# Ice-age skull cups !



## Rosemary (Feb 20, 2011)

*British cave yields ice-age skull cups *

By GREGORY KATZ Associated Press © 2011 The Associated Press
Feb. 17, 2011, 9:04AM

LONDON — Ice age Britons drank from human skulls and may even have eaten flesh and bone marrow, but they were far from barbarians.

The bowls look almost like works of art, ritual items laced with meaning. Look more closely, however, and it becomes clear they are made from human skulls. Scientists say they are the oldest known carbon-dated skull cups, said by experts to be about 14,700 years old.

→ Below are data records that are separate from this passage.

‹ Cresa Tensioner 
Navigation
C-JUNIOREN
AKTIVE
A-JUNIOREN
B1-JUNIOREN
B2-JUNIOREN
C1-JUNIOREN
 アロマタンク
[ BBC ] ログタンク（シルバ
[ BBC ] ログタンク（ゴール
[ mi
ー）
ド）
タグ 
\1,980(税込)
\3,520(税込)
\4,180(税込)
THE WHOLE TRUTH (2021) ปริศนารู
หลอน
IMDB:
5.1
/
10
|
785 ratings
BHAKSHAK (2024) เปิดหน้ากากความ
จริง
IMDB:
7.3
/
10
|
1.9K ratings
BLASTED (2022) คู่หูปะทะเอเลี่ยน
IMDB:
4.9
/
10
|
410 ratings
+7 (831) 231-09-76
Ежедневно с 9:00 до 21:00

The three skulls aren't the first historic clues to early man found in Gough's Cave in Somerset. In 1903, the complete skeleton of a man dated to about 10,000 years ago was found at the same site. Explorations of the site, which in human and animal remains, began even earlier.

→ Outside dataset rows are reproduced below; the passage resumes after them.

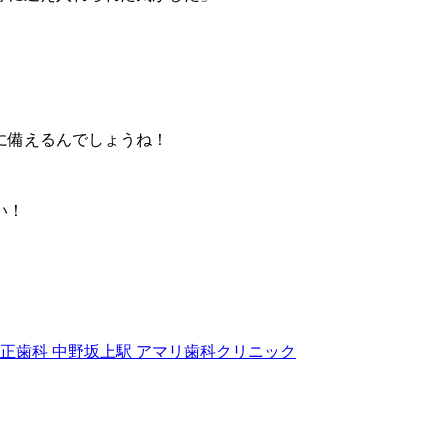
に備えるんでしょうね！
い！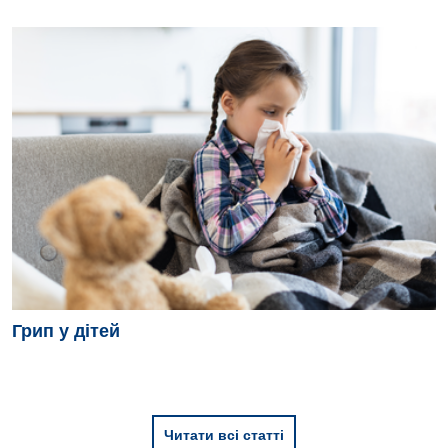
Грип у дітей
Читати всі статті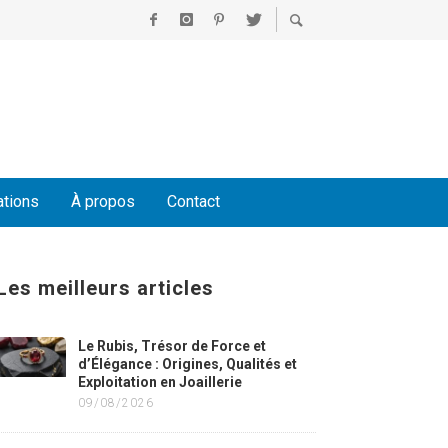
ations
À propos
Contact
Les meilleurs articles
Le Rubis, Trésor de Force et
d’Élégance : Origines, Qualités et
Exploitation en Joaillerie
09/08/2026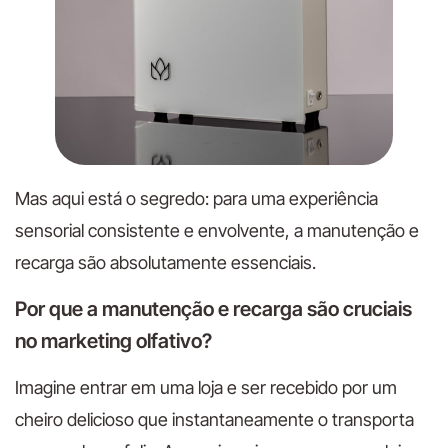
Mas aqui está o segredo: para uma experiência
sensorial consistente e envolvente, a manutenção e
recarga são absolutamente essenciais.
Por que a manutenção e recarga são cruciais
no marketing olfativo?
Imagine entrar em uma loja e ser recebido por um
cheiro delicioso que instantaneamente o transporta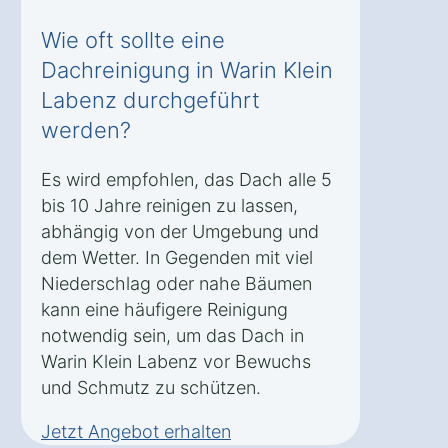
Wie oft sollte eine
Dachreinigung in Warin Klein
Labenz durchgeführt
werden?
Es wird empfohlen, das Dach alle 5
bis 10 Jahre reinigen zu lassen,
abhängig von der Umgebung und
dem Wetter. In Gegenden mit viel
Niederschlag oder nahe Bäumen
kann eine häufigere Reinigung
notwendig sein, um das Dach in
Warin Klein Labenz vor Bewuchs
und Schmutz zu schützen.
Jetzt Angebot erhalten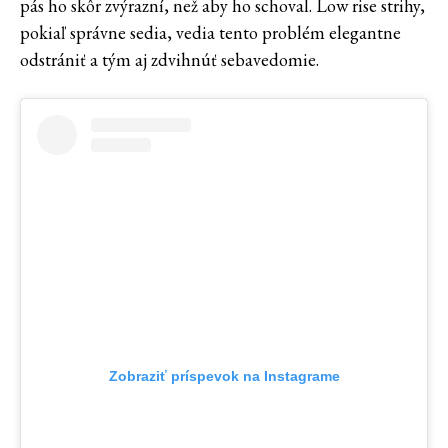
pás ho skôr zvýrazní, než aby ho schoval. Low rise strihy,
pokiaľ správne sedia, vedia tento problém elegantne
odstrániť a tým aj zdvihnúť sebavedomie.
Zobraziť príspevok na Instagrame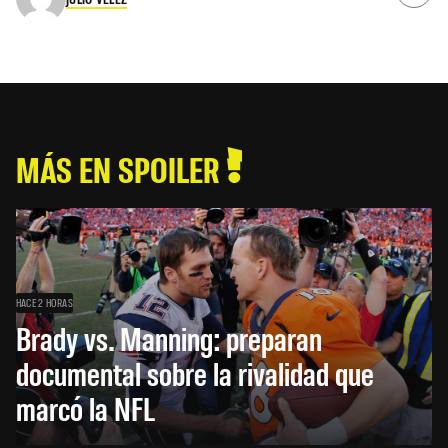
MÁS EN SPOILER
HACE 2 HORAS
Brady vs. Manning: preparan
documental sobre la rivalidad que
marcó la NFL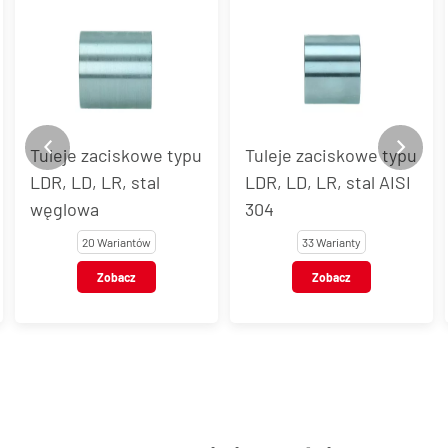
Tuleje zaciskowe typu
Tuleje zaciskowe typu
LDR, LD, LR, stal
LDR, LD, LR, stal AISI
węglowa
304
20 Wariantów
33 Warianty
Zobacz
Zobacz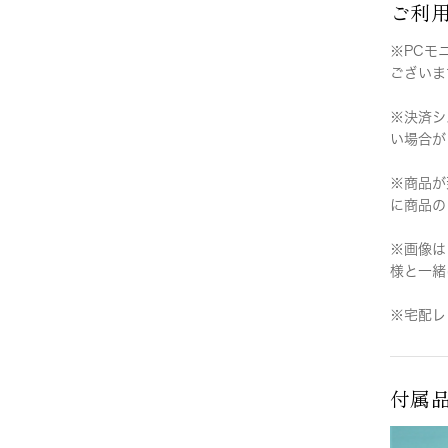
ご利
※PCモ
ございま
※決済シ
い場合が
※商品が
に商品の
※画像は
様と一緒
※宅配レ
付属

British cave yields ice-age skull cups | World news | Chron.com - Houston Chronicle


----------



## sloweye (Feb 20, 2011)

Very interesting, thanks for the link Rosie


----------



## Mouse (Feb 20, 2011)

Ah, I saw this on the local news the other day. Meant to post about it but forgot! Cheddar Gorge. Not sure why that article says London.


----------



## J Riff (Feb 21, 2011)

Cheddar Gorge, cheezus, really?? Gorged on cheddar. Promotional McDonald's hot cheddar n' chili Skull Cups. I want one. They probably didn't have many coconuts in the Isles 10,000 yrs. back, so had to use skulls. But when was cheddar invented? It's all very confusing.


----------